Speech clips have different durations, but GPU batches are rectangular. A padding mask prevents real frames from attending to padded tail frames that were added only to make the tensor shape line up. The example also zeroes outputs at padded query positions; training code should still mask padded labels or losses downstream.

Question: What breaks if the mask uses zeros instead of -inf?

Softmax would still assign probability mass to masked positions. Setting masked logits to negative infinity makes their softmax weight exactly zero in the ideal math and effectively zero in floating point.

Multi-Head Attention

Why More Than One Head?

A single attention head creates one similarity space. Multiple heads let the layer learn several kinds of lookup at once: local syntax, long-range dependencies, speaker cues, acoustic events, punctuation patterns, or alignment hints.

# Multi-head attention is usually implemented by projecting once:
qkv = linear(x)  # [batch, time, 3 * n_heads * d_head]

# Then reshaping:
qkv = qkv.view(batch, time, 3, n_heads, d_head)
q, k, v = qkv.unbind(dim=2)

# Attention runs independently per head, then heads are concatenated.

Question: Why can too many heads be wasteful?

If d_model is fixed, more heads means each head is narrower. Very narrow heads may have weak representational capacity, while extra heads add projection and memory overhead. Modern efficient models often use grouped-query or multi-query attention to reduce KV-cache cost.

Audio Connection

Where Transformers Appear In Speech

ASR Encoder

Audio frames or patches become a sequence. Encoder transformers mix information across time so a phoneme can be recognized using its context. Conformer adds convolution to better capture local acoustic structure.

TTS Decoder

Text tokens, phonemes, or semantic tokens condition a model that predicts mel frames, durations, or discrete audio tokens. Attention helps align text positions to generated speech.

Speech-To-Speech

Cascaded systems use ASR -> text LLM -> TTS. Direct systems may encode speech into semantic/acoustic tokens and decode speech tokens without text as the only bottleneck.

Multimodal Alignment

Audio-text systems learn shared spaces where spoken content, written content, and acoustic events can retrieve or condition each other.

Efficiency

Why Inference Hosting Cares About Attention

During generation, a decoder only needs to compute attention for the new token against past keys and values. Keeping those past keys and values in memory is the KV cache. This makes decoding much faster than recomputing the whole prefix, but it also makes memory grow with:

batch_size * sequence_length * layers * kv_heads * head_dim

For local audio assistants, this means long prompts and large memory windows can slow the system before TTS even starts. Efficient systems manage prompt length, cache memory, batching, quantization, and streaming carefully.

Question: Why did the local voice agent slow down when memory context grew?

More SQLite memory records increased prompt tokens. The model had to evaluate a longer prefix before generating the spoken answer. The fix was to lower the default memory window, shorten context items, and keep larger windows opt-in.

Checkpoint

Questions With Hidden Answers

1. Explain self-attention without equations.

Each token builds a query describing what it wants to know, compares it to keys from every token, turns those comparisons into weights, and uses the weights to blend value vectors from the sequence.

2. Why is attention expensive for long audio?

Full self-attention compares every time step with every other time step, so the score matrix is time by time. Audio often has many more frames than text has tokens, making quadratic attention expensive.

3. What is the difference between encoder attention and decoder causal attention?

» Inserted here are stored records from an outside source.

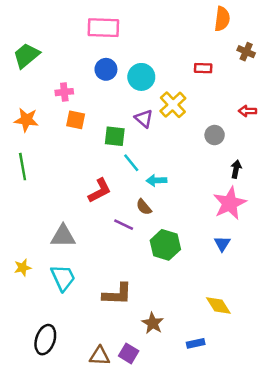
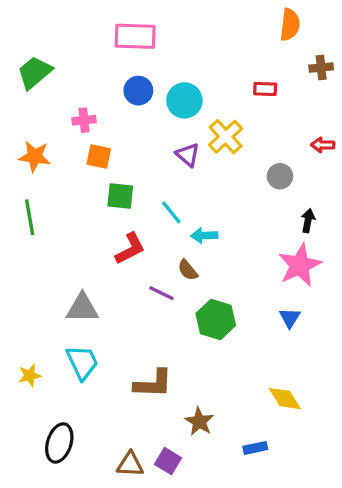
brown cross: (246, 52) -> (321, 68), turned -30
green square: (115, 136) -> (120, 196), moved
yellow star: (23, 268) -> (30, 375), moved

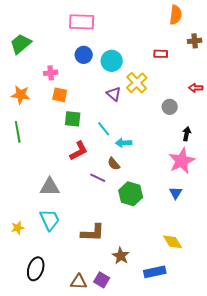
blue rectangle: (255, 448) -> (155, 272), size x1.5

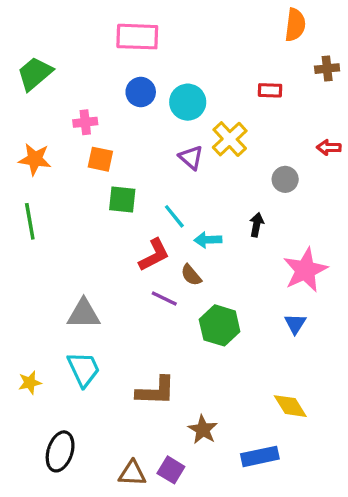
black arrow: (187, 134) -> (257, 225), moved
red L-shape: (79, 151) -> (154, 255), moved

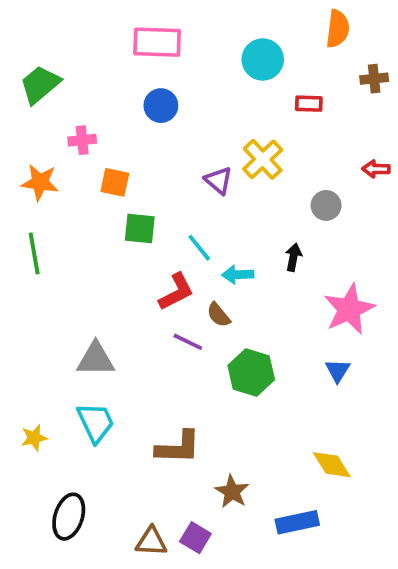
cyan circle: (188, 102) -> (263, 59), moved
pink cross: (85, 122) -> (82, 140), moved

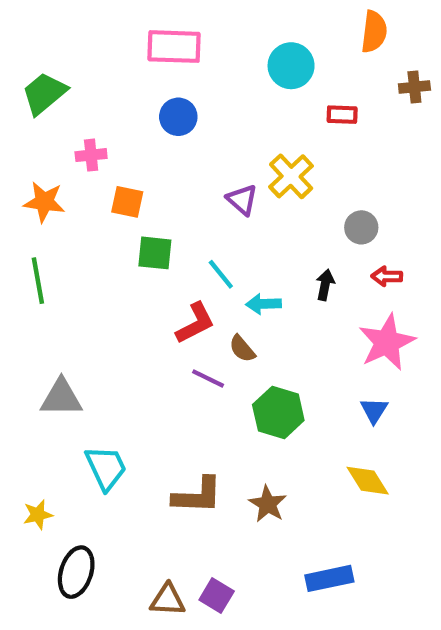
red arrow: (376, 169) -> (387, 276), moved
gray triangle: (96, 359) -> (61, 398), moved
yellow star: (34, 438) -> (38, 515), moved
yellow diamond: (332, 465) -> (368, 481), moved
brown star: (232, 492) -> (268, 504), moved

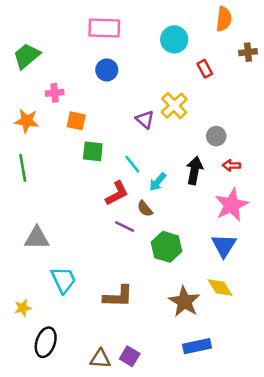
red rectangle: (342, 115) -> (205, 69), turned 60
black arrow: (325, 285) -> (195, 170), size x1.5
cyan arrow: (263, 304) -> (158, 182), turned -48
blue triangle: (374, 410) -> (224, 246), size x1.5
brown star: (268, 504) -> (184, 302), moved, size x1.4

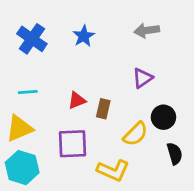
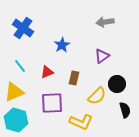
blue star: (84, 36) -> (62, 45), moved
cyan line: (28, 92) -> (20, 66), turned 56
red triangle: (77, 100) -> (47, 72), moved

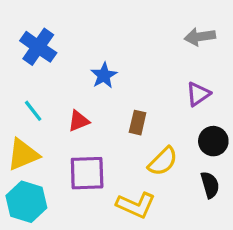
gray arrow: (105, 22) -> (200, 37), moved
purple triangle: (102, 56) -> (198, 94), moved
brown rectangle: (74, 78) -> (138, 123), moved
black circle: (117, 84) -> (213, 141), moved

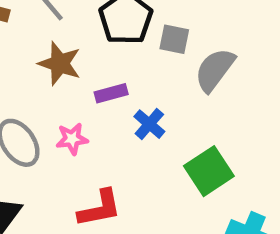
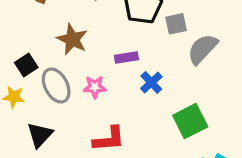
gray square: (174, 39) -> (176, 24), turned -30
brown star: (60, 64) -> (72, 39), moved

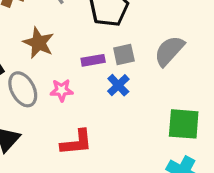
gray square: (176, 24) -> (124, 55), moved
green square: (190, 121) -> (184, 124), moved, turned 32

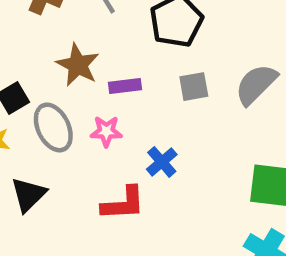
purple rectangle: (93, 60) -> (125, 86), moved
blue cross: (118, 85) -> (162, 162), moved

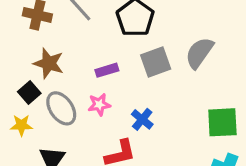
brown star: (78, 65) -> (49, 63), moved
gray square: (194, 87) -> (156, 62), size x1.4

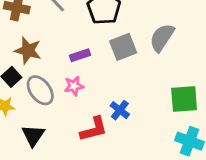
blue cross: (142, 119) -> (120, 110), moved

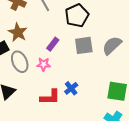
purple rectangle: (80, 55) -> (53, 44), turned -48

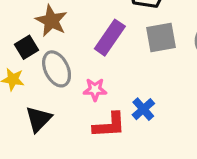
purple rectangle: (53, 44) -> (110, 38), size x1.5
pink star: (44, 64) -> (95, 90), moved

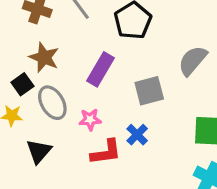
gray square: (161, 37) -> (149, 91), moved

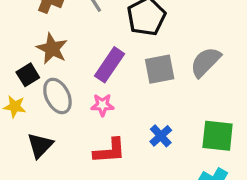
gray square: (149, 91) -> (160, 69), moved
pink star: (90, 119) -> (102, 105), moved
blue cross: (137, 135) -> (161, 136), moved

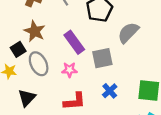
gray semicircle: (205, 62) -> (128, 33), moved
purple rectangle: (110, 65) -> (74, 42), turned -70
gray square: (160, 69) -> (102, 58), moved

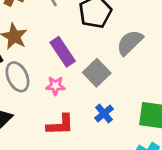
gray square: (102, 58) -> (97, 73), turned -35

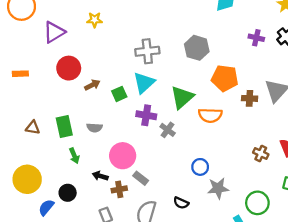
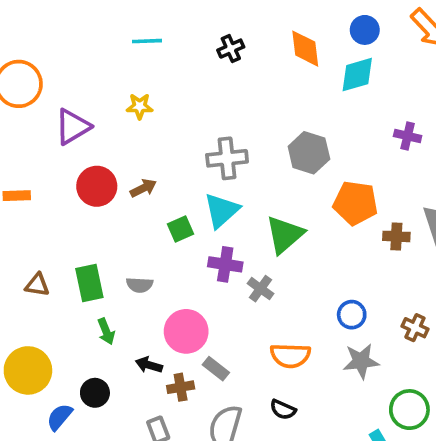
brown arrow: (92, 85) -> (143, 188), moved
orange semicircle: (210, 115) -> (290, 356), moved
blue circle: (200, 167) -> (352, 315), moved
gray star: (218, 188) -> (361, 361), moved

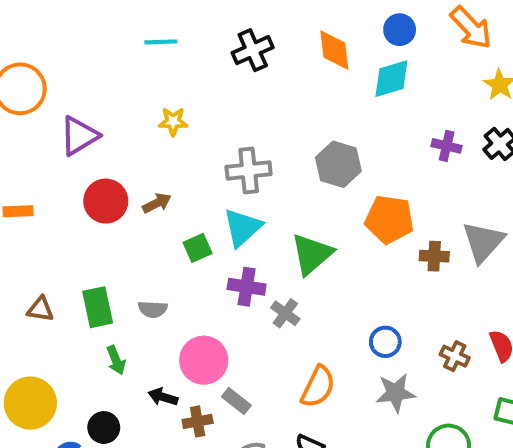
black cross: (231, 49) -> (253, 50), size x1.4
yellow star: (140, 106) -> (173, 121), moved
orange semicircle: (290, 356) -> (318, 387), turned -66

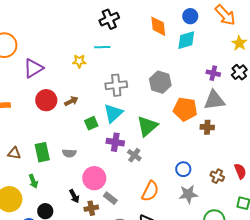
cyan line: (161, 42) -> (102, 47), moved
black cross: (253, 50) -> (109, 19), moved
gray triangle: (483, 242) -> (214, 100), moved, turned 40
green arrow: (116, 360) -> (33, 181), moved
black arrow: (163, 397) -> (74, 196), turned -136

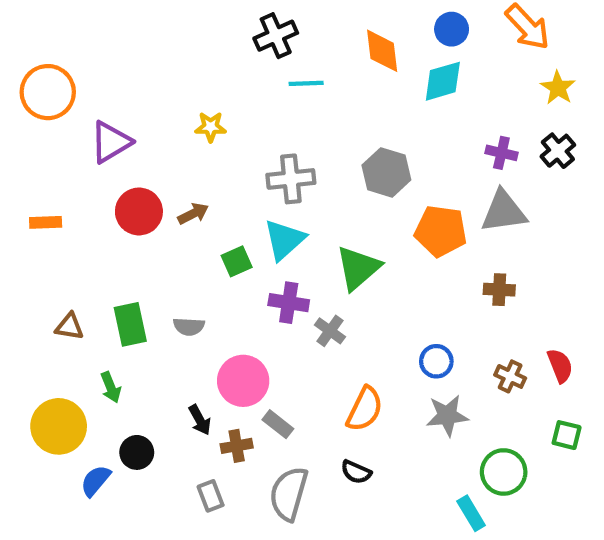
cyan line: (102, 47) -> (306, 83), moved
brown cross: (207, 127) -> (499, 290), moved

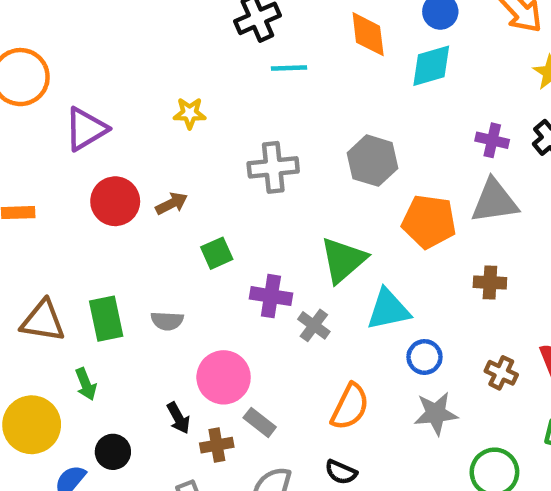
cyan triangle: (284, 240) -> (388, 310), moved, turned 30
brown triangle: (69, 327) -> (43, 321), size x1.5

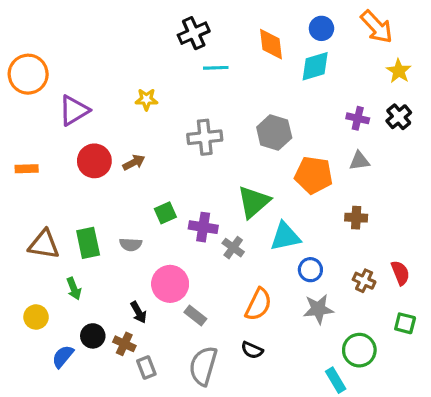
gray triangle: (494, 201) -> (359, 161), size x0.6
green square: (217, 253) -> (165, 213), moved
yellow circle: (32, 425) -> (36, 317), size x0.6
brown cross: (217, 445) -> (124, 344), moved, turned 35

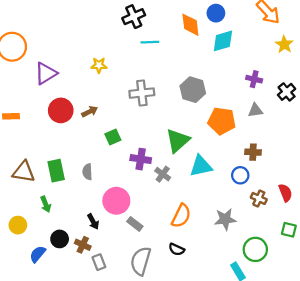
blue circle: (321, 28) -> (216, 13), moved
black cross: (399, 117) -> (287, 92), moved
green square: (165, 213) -> (113, 137), moved
gray semicircle: (131, 244) -> (87, 172), turned 84
blue circle: (310, 270) -> (240, 175), moved

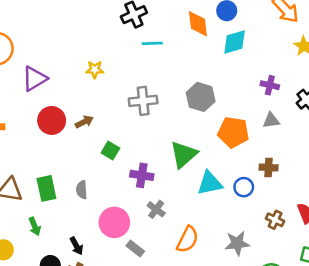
green square: (113, 137) -> (110, 151), turned -35
gray cross: (163, 174) -> (156, 209), moved
blue circle: (240, 175) -> (244, 187), moved
black arrow: (93, 222) -> (76, 246), moved

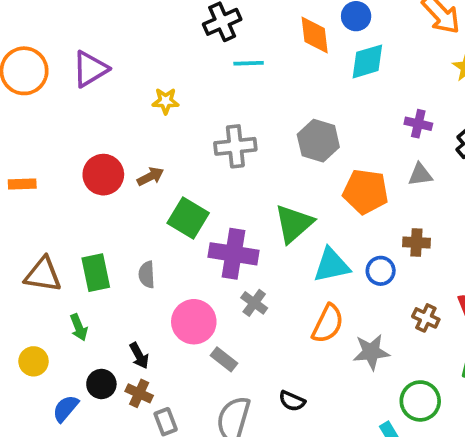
purple triangle: (35, 79) -> (90, 69), moved
green square: (110, 151) -> (188, 218), size x1.5
purple cross: (142, 175) -> (233, 254), size x1.4
orange semicircle: (188, 239) -> (328, 324), moved

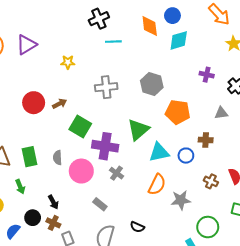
gray triangle: (420, 175) -> (221, 113), moved
pink circle: (194, 322) -> (81, 171), moved

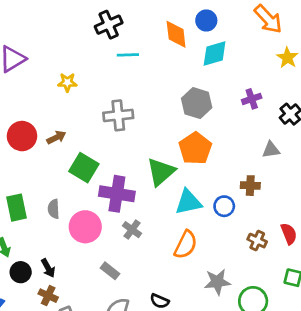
purple cross: (207, 75) -> (252, 99), turned -32
gray hexagon: (152, 84) -> (197, 103), moved
orange pentagon: (178, 112) -> (195, 148), moved, turned 30
gray star: (181, 200) -> (217, 282), moved
black circle: (33, 218) -> (21, 272), moved

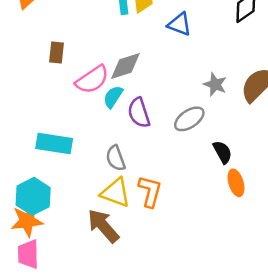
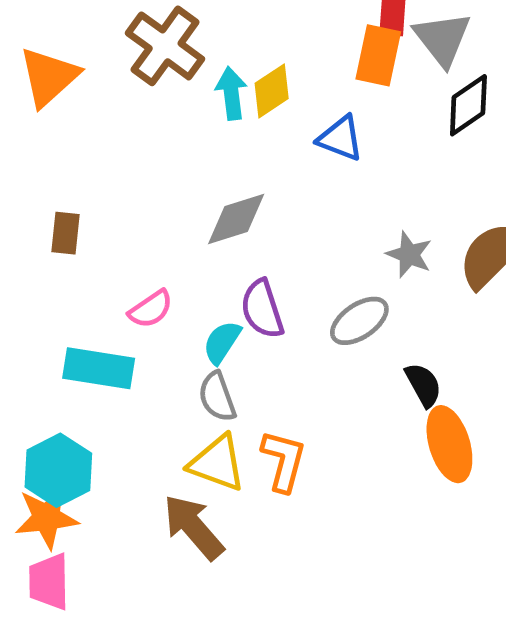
brown rectangle: (57, 53) -> (65, 233), moved
pink semicircle: (92, 80) -> (151, 309), moved, size x0.7
cyan semicircle: (113, 97) -> (222, 342), moved
orange ellipse: (236, 183) -> (449, 444), size x1.4

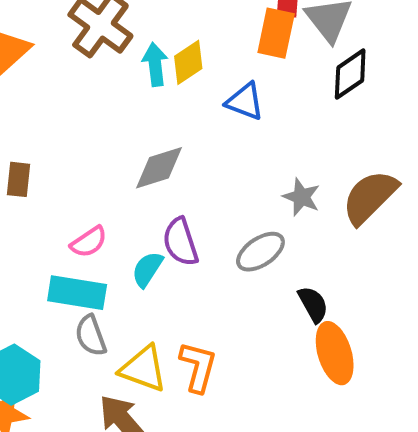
cyan rectangle: (99, 368) -> (77, 293), moved
gray semicircle: (217, 397) -> (91, 336), moved

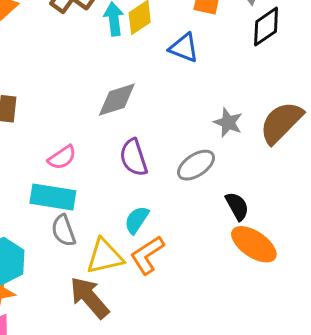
cyan semicircle: (147, 269) -> (137, 220), moved
orange ellipse: (335, 353) -> (254, 244), turned -39
orange L-shape: (198, 367) -> (147, 255), turned -138
yellow triangle: (143, 369) -> (105, 256), turned -33

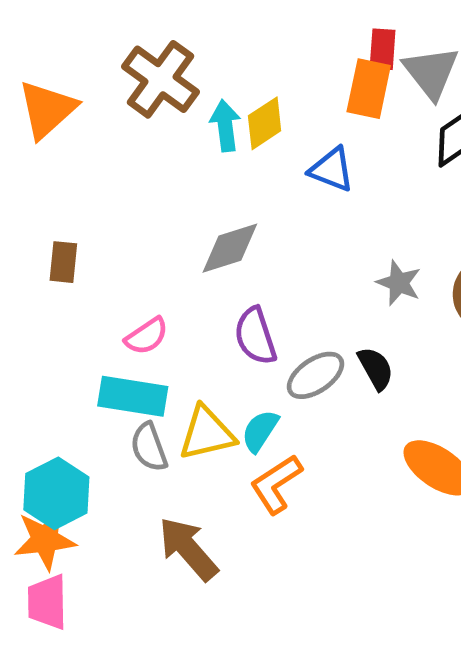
gray ellipse: (196, 165) -> (315, 375), moved
black semicircle: (237, 206) -> (376, 368), moved
yellow triangle: (105, 256) -> (207, 433), moved

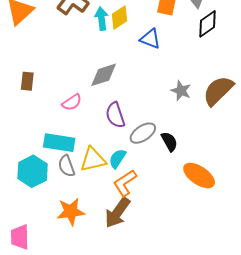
pink semicircle: (147, 336) -> (72, 102), moved
black semicircle: (376, 368) -> (169, 142), moved
cyan hexagon: (56, 493) -> (33, 171), moved
orange star: (45, 540) -> (71, 212), moved
brown arrow: (188, 549) -> (117, 213), moved, turned -104

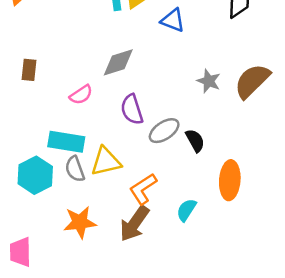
cyan semicircle: (117, 159) -> (186, 210), moved
orange ellipse: (199, 176) -> (230, 180), turned 60

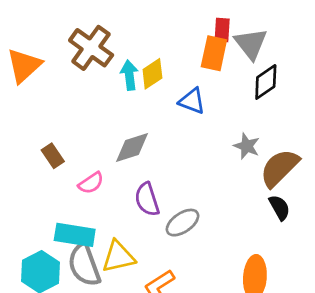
brown rectangle: (29, 70) -> (53, 156), moved, turned -40
gray star: (209, 81) -> (247, 146), moved
black semicircle: (195, 141) -> (279, 208), moved
gray semicircle: (75, 169) -> (84, 265), size x1.5

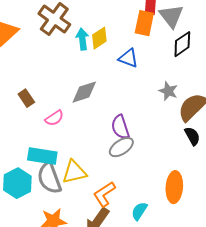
purple semicircle: (147, 199) -> (120, 127), moved

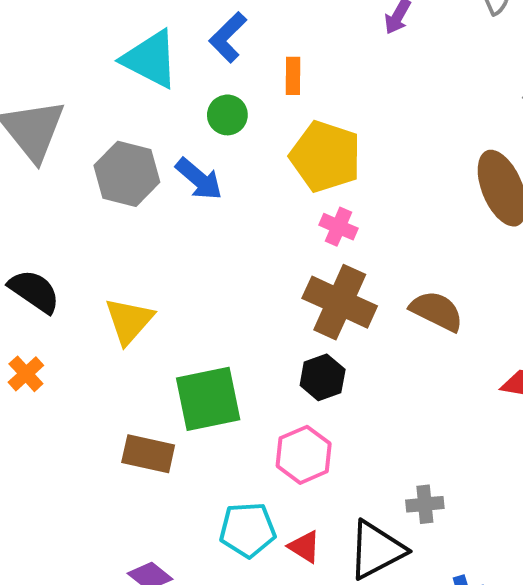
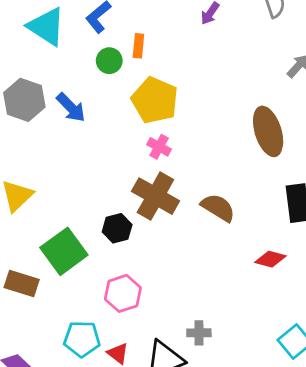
green circle: (227, 115) -> (109, 61), moved
black hexagon: (323, 377) -> (117, 228), moved
green square: (208, 399) -> (64, 251), turned -30

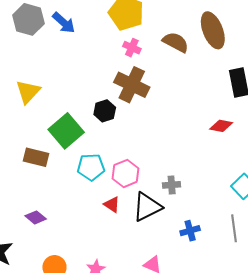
brown semicircle: (218, 208) -> (176, 42), moved
pink hexagon: (123, 293) -> (126, 173), moved
cyan pentagon: (82, 339) -> (91, 167), moved

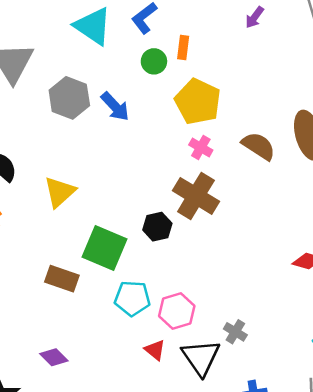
green square: (66, 131) -> (104, 248), turned -32
gray cross: (172, 185) -> (235, 332), turned 30
black triangle: (147, 207) -> (201, 357), turned -44

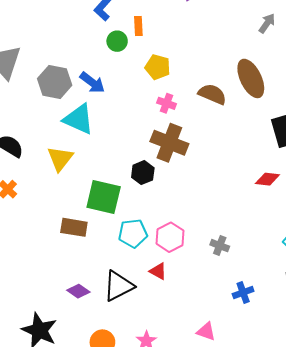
cyan triangle: (93, 26) -> (79, 119), moved
yellow pentagon: (198, 102) -> (158, 67), size x0.7
black triangle: (201, 357) -> (118, 286), moved, turned 48

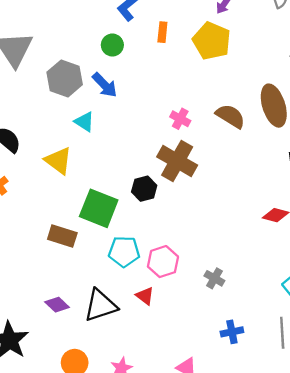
green circle: (117, 41) -> (112, 45), moved
yellow pentagon: (158, 67) -> (212, 41), moved, size x1.4
cyan triangle: (79, 119) -> (84, 122), size x0.6
yellow triangle: (60, 159) -> (58, 161), turned -40

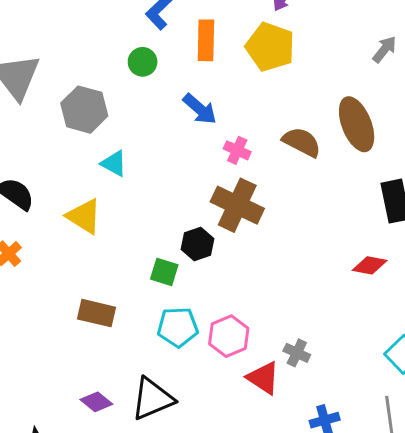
orange rectangle: (162, 32) -> (206, 40), size x1.5
blue arrow: (105, 85) -> (200, 109), moved
green square: (99, 208) -> (164, 272), moved, size x0.6
red triangle: (145, 296) -> (263, 378), moved, size x1.4

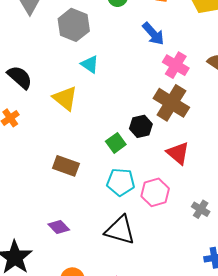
pink cross: (237, 150) -> (176, 65), size x1.4
green square: (164, 272) -> (116, 143), turned 30
red triangle: (263, 378) -> (178, 153), moved
black triangle: (152, 399) -> (120, 230), moved, turned 32

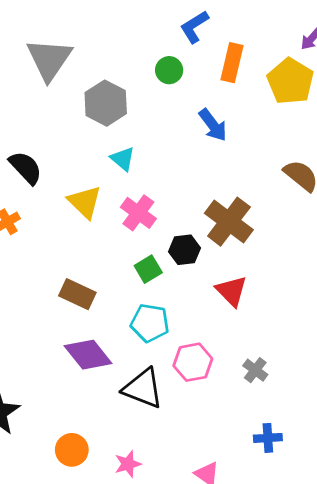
pink cross: (176, 65) -> (138, 213), moved
pink hexagon: (155, 192) -> (193, 362), moved
purple diamond: (59, 227) -> (88, 355), moved, size x1.6

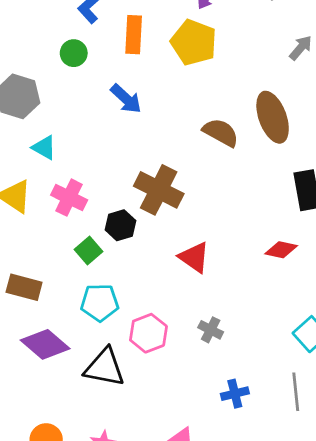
red triangle: (231, 291) -> (194, 257), moved

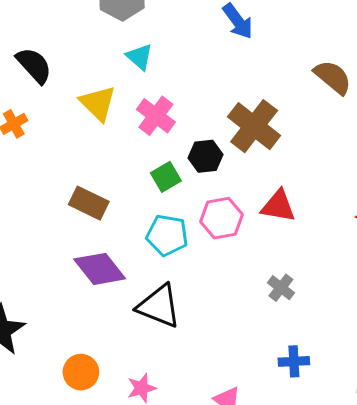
red triangle: (194, 257) -> (278, 206), turned -36
pink hexagon: (148, 333) -> (222, 218), moved

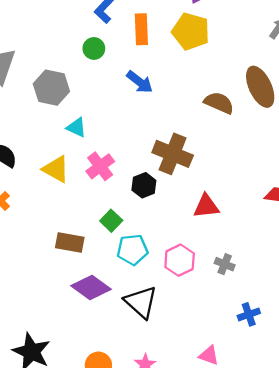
pink cross: (156, 116) -> (100, 166), turned 32
green square: (166, 177) -> (111, 221), moved
pink hexagon: (222, 218) -> (180, 260), moved
black triangle: (159, 306) -> (141, 302), turned 36

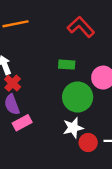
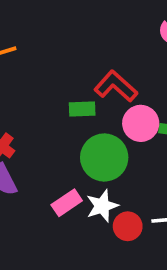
red L-shape: (81, 27) -> (116, 86), moved
pink rectangle: (22, 123) -> (67, 203), moved

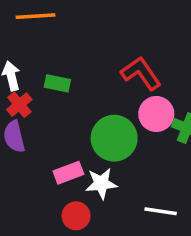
green rectangle: (82, 109) -> (57, 83), moved
red circle: (128, 226) -> (76, 216), moved

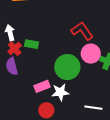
green rectangle: (57, 83) -> (31, 44), moved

Encoder attention can usually read the whole input sequence, such as all audio frames. Decoder causal attention can only read previous generated tokens so it cannot cheat by seeing the future.

4. Why does a speech assistant need both model and system optimization?

The user experiences the whole loop: microphone capture, VAD, ASR, prompt construction, LLM inference, TTS, and playback. A better model is not enough if prompt context is too large, ASR sends noise, or TTS overlaps with an older reply.